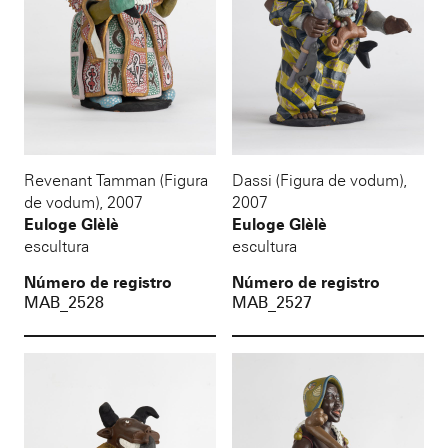
Revenant Tamman (Figura
Dassi (Figura de vodum)
,
de vodum)
,
2007
2007
Euloge Glèlè
Euloge Glèlè
escultura
escultura
Número de registro
Número de registro
MAB_2528
MAB_2527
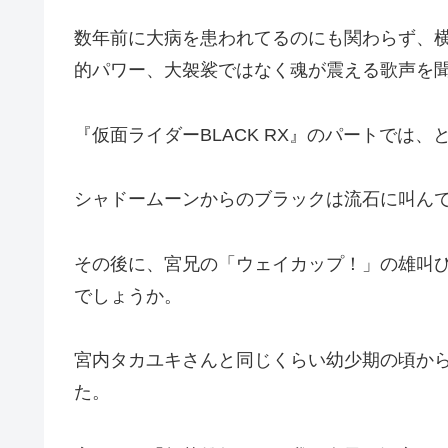
数年前に大病を患われてるのにも関わらず、横
的パワー、大袈裟ではなく魂が震える歌声を
『仮面ライダーBLACK RX』のパートでは
シャドームーンからのブラックは流石に叫ん
その後に、宮兄の「ウェイカップ！」の雄叫
でしょうか。
宮内タカユキさんと同じくらい幼少期の頃から
た。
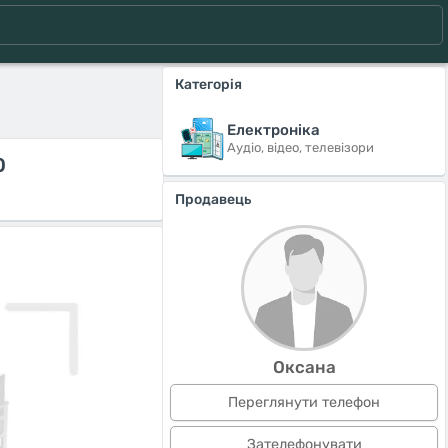
Категорія
Електроніка
Аудіо, відео, телевізори
O
Продавець
Оксана
Переглянути телефон
Зателефонувати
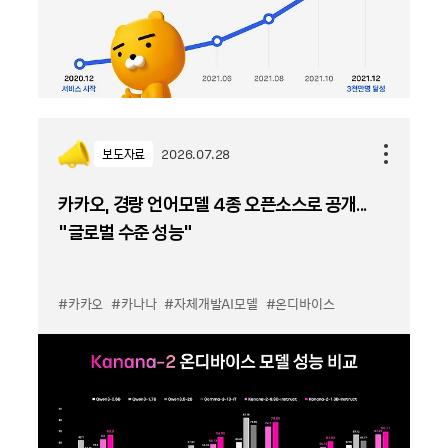
보도자료
2026.07.28
카카오, 경량 언어모델 4종 오픈소스로 공개...
“글로벌 수준 성능”
#카카오
#카나나
#자체개발AI모델
#온디바이스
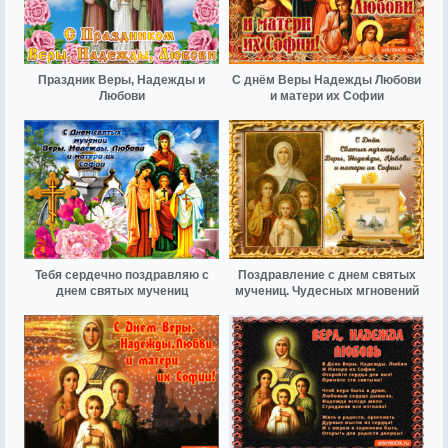
Праздник Веры, Надежды и
С днём Веры Надежды Любови
Любови
и матери их Софии
Тебя сердечно поздравляю с
Поздравление с днем святых
днем святых мучениц
мучениц. Чудесных мгновений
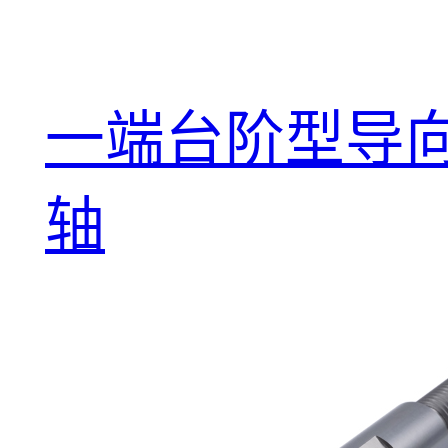
一端台阶型导
轴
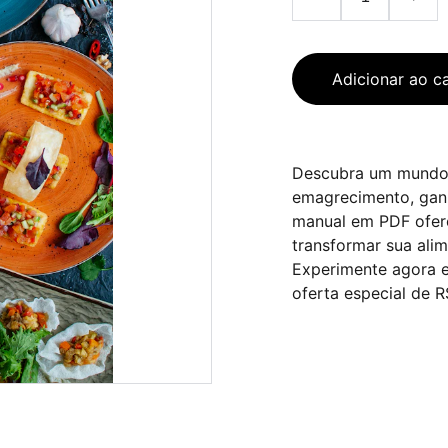
Adicionar ao c
Descubra um mundo 
emagrecimento, gan
manual em PDF ofere
transformar sua ali
Experimente agora e
oferta especial de R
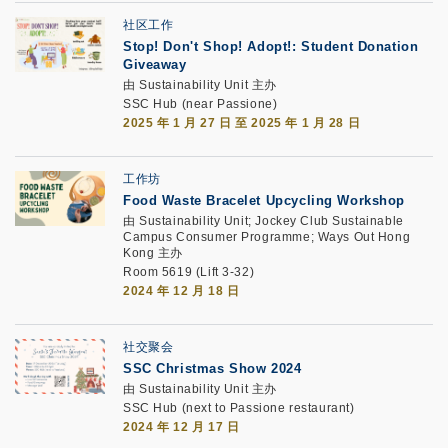
社区工作
Stop! Don't Shop! Adopt!: Student Donation
Giveaway
由 Sustainability Unit 主办
SSC Hub (near Passione)
2025 年 1 月 27 日 至 2025 年 1 月 28 日
工作坊
Food Waste Bracelet Upcycling Workshop
由 Sustainability Unit; Jockey Club Sustainable
Campus Consumer Programme; Ways Out Hong
Kong 主办
Room 5619 (Lift 3-32)
2024 年 12 月 18 日
社交聚会
SSC Christmas Show 2024
由 Sustainability Unit 主办
SSC Hub (next to Passione restaurant)
2024 年 12 月 17 日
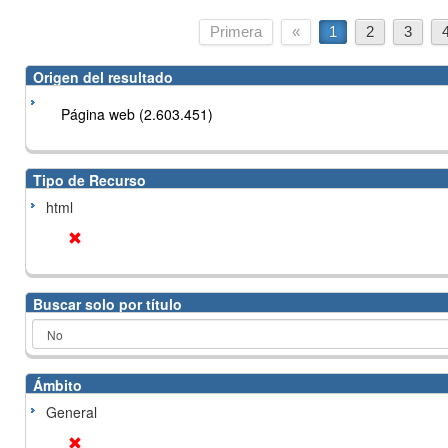
Primera
«
1
2
3
Origen del resultado
Página web (2.603.451)
Tipo de Recurso
html
Buscar solo por título
Ámbito
General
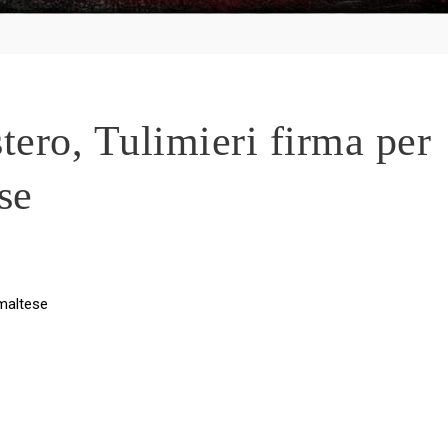
tero, Tulimieri firma per
se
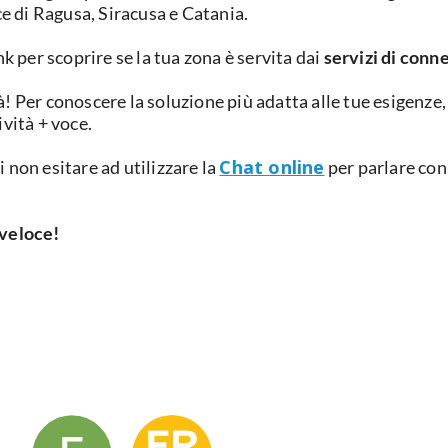
ce di Ragusa, Siracusa e Catania.
k per scoprire se la tua zona è servita dai
servizi di conne
à! Per conoscere la soluzione più adatta alle tue esigenze,
ività + voce.
Chat online
 non esitare ad utilizzare la
per parlare con
 veloce!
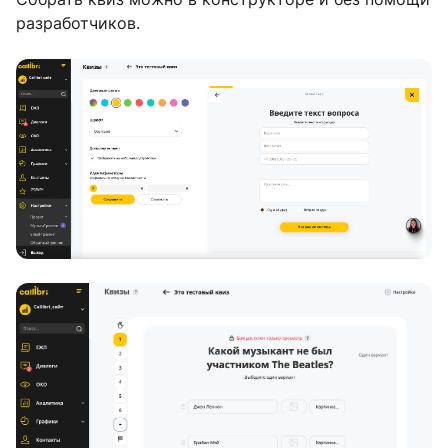
разработчиков.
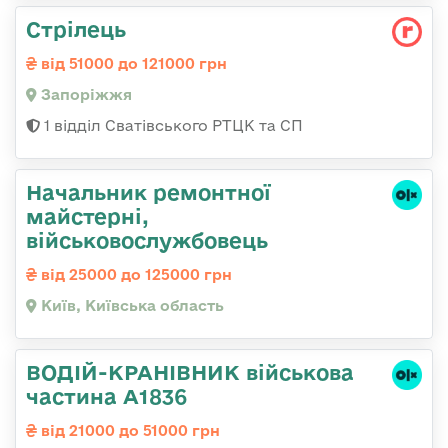
Стрілець
від 51000 до 121000 грн
Запоріжжя
1 відділ Сватівського РТЦК та СП
Начальник ремонтної
майстерні,
військовослужбовець
від 25000 до 125000 грн
Київ, Київська область
ВОДІЙ-КРАНІВНИК військова
частина А1836
від 21000 до 51000 грн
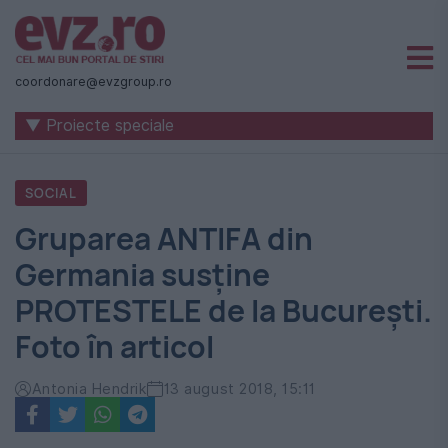
Știri
naționale
coordonare@evzgroup.ro
și
▼ Proiecte speciale
internaționale
|
SOCIAL
România
Gruparea ANTIFA din
-
Germania susţine
Evenimentul
PROTESTELE de la Bucureşti.
Zilei
Foto în articol
Antonia Hendrik
13 august 2018, 15:11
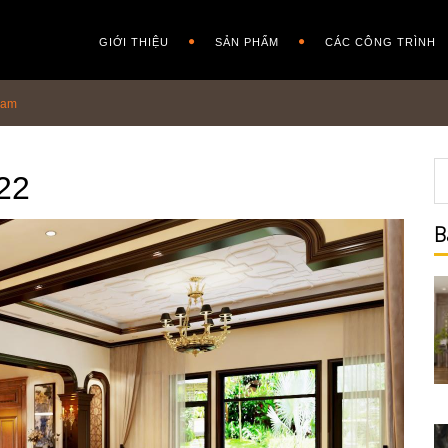
GIỚI THIỆU
SẢN PHẨM
CÁC CÔNG TRÌNH
Nam
22
B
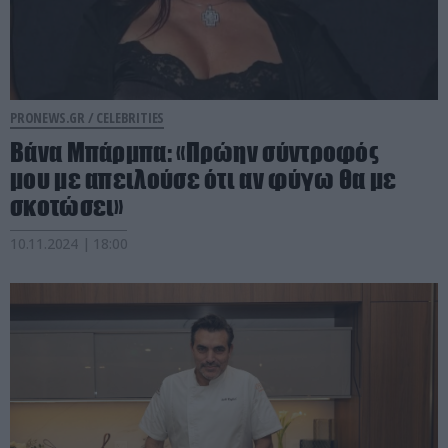
PRONEWS.GR /
CELEBRITIES
Βάνα Μπάρμπα: «Πρώην σύντροφός
μου με απειλούσε ότι αν φύγω θα με
σκοτώσει»
10.11.2024 | 18:00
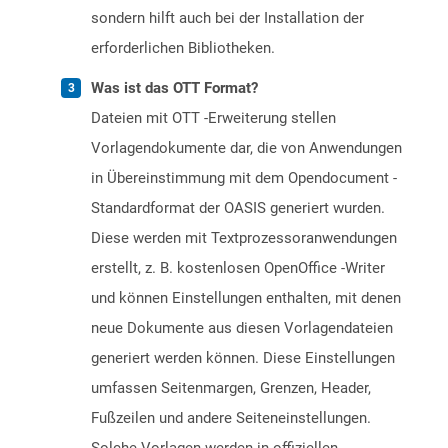
sondern hilft auch bei der Installation der
erforderlichen Bibliotheken.
Was ist das OTT Format?
Dateien mit OTT -Erweiterung stellen
Vorlagendokumente dar, die von Anwendungen
in Übereinstimmung mit dem Opendocument -
Standardformat der OASIS generiert wurden.
Diese werden mit Textprozessoranwendungen
erstellt, z. B. kostenlosen OpenOffice -Writer
und können Einstellungen enthalten, mit denen
neue Dokumente aus diesen Vorlagendateien
generiert werden können. Diese Einstellungen
umfassen Seitenmargen, Grenzen, Header,
Fußzeilen und andere Seiteneinstellungen.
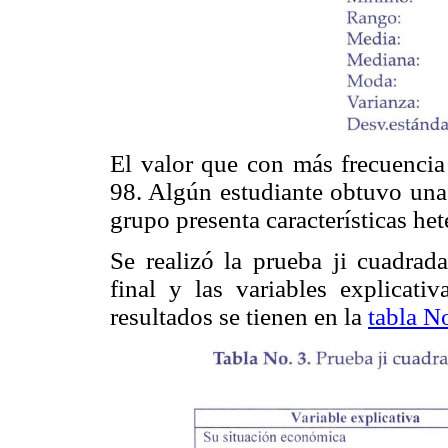
El valor que con más frecuencia
98. Algún estudiante obtuvo una
grupo presenta características he
Se realizó la prueba ji cuadrada
final y las variables explicativ
resultados se tienen en la
tabla N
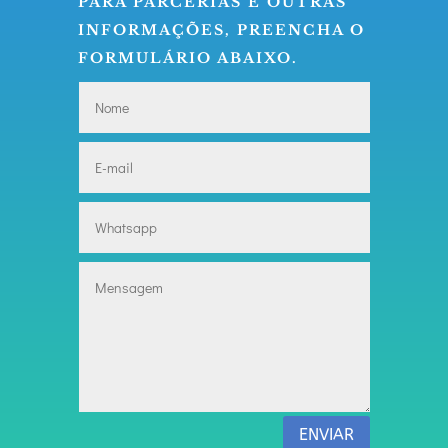
PARA PARCERIAS E OUTRAS
INFORMAÇÕES, PREENCHA O
FORMULÁRIO ABAIXO.
ENVIAR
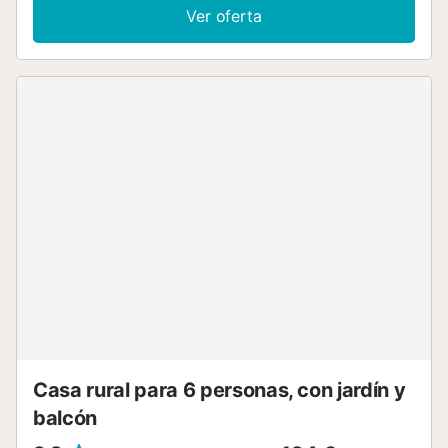
los días de calor andaluz. La ubicación es inmejorable: a
Ver oferta
tan solo unos 400 metros se encuentra el concurso de
hípica internacional Sunshine tour, y en apenas 15-20
minutos en coche podrás llegar a algunas de las playas
más hermosas de la costa gaditana, como Los Caños de
Meca, El Palmar, Zahara de los Atunes y muchas más. La
casa está equipada con todo lo necesario para una
estancia cómoda, incluyendo cocina totalmente equipada,
zonas de descanso y espacios exteriores para relajarse.
Ideal para familias, grupos de amigos o quienes buscan
tranquilidad cerca de la naturaleza y el mar....
Casa rural para 6 personas, con jardín y
balcón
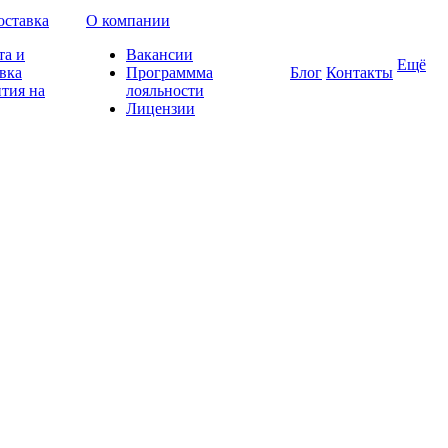
оставка
О компании
та и
Вакансии
Ещё
вка
Программма
Блог
Контакты
тия на
лояльности
Лицензии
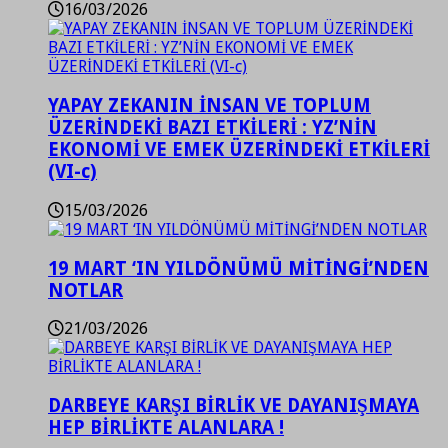
16/03/2026
YAPAY ZEKANIN İNSAN VE TOPLUM
ÜZERİNDEKİ BAZI ETKİLERİ : YZ’NİN
EKONOMİ VE EMEK ÜZERİNDEKİ ETKİLERİ
(VI-c)
15/03/2026
19 MART ‘IN YILDÖNÜMÜ MİTİNGİ’NDEN
NOTLAR
21/03/2026
DARBEYE KARŞI BİRLİK VE DAYANIŞMAYA
HEP BİRLİKTE ALANLARA !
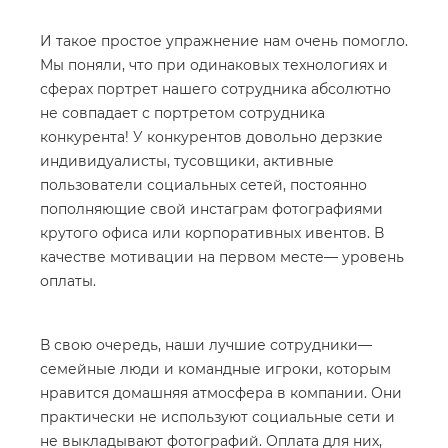
И такое простое упражнение нам очень помогло.
Мы поняли, что при одинаковых технологиях и
сферах портрет нашего сотрудника абсолютно
не совпадает с портретом сотрудника
конкурента! У конкурентов довольно дерзкие
индивидуалисты, тусовщики, активные
пользователи социальных сетей, постоянно
пополняющие свой инстаграм фотографиями
крутого офиса или корпоративных ивентов. В
качестве мотивации на первом месте— уровень
оплаты.
В свою очередь, наши лучшие сотрудники—
семейные люди и командные игроки, которым
нравится домашняя атмосфера в компании. Они
практически не используют социальные сети и
не выкладывают фотографий. Оплата для них,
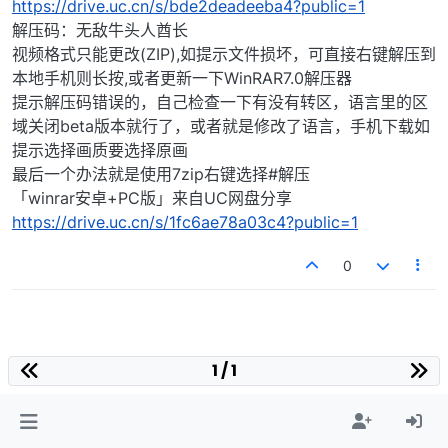
https://drive.uc.cn/s/bde2deadeeba4?public=1
解压码：无敌牛头人酋长
视频格式只能更改(ZIP),如提示文件损坏，可直接右键解压到
本地手机则长按,或者更新一下WinRAR7.0解压器
提示解压码错误的，自己检查一下有没有转区，语言里的区
域关闭beta版本就行了，或者就是修改了语言，手机下载如
提示选择画质要选择原画
最后一个办法就是使用7zip右键选择#解压
「winrar安卓+PC版」来自UC网盘分享
https://drive.uc.cn/s/1fc6ae78a03c4?public=1
0
1 / 1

◆ ◆ ◆ ◆ ◆ ◆ ◆

▸ Requirement: From the material above, copy out every line bearing the string "https".

▸ Reply to the task:
https://drive.uc.cn/s/bde2deadeeba4?public=1
https://drive.uc.cn/s/1fc6ae78a03c4?public=1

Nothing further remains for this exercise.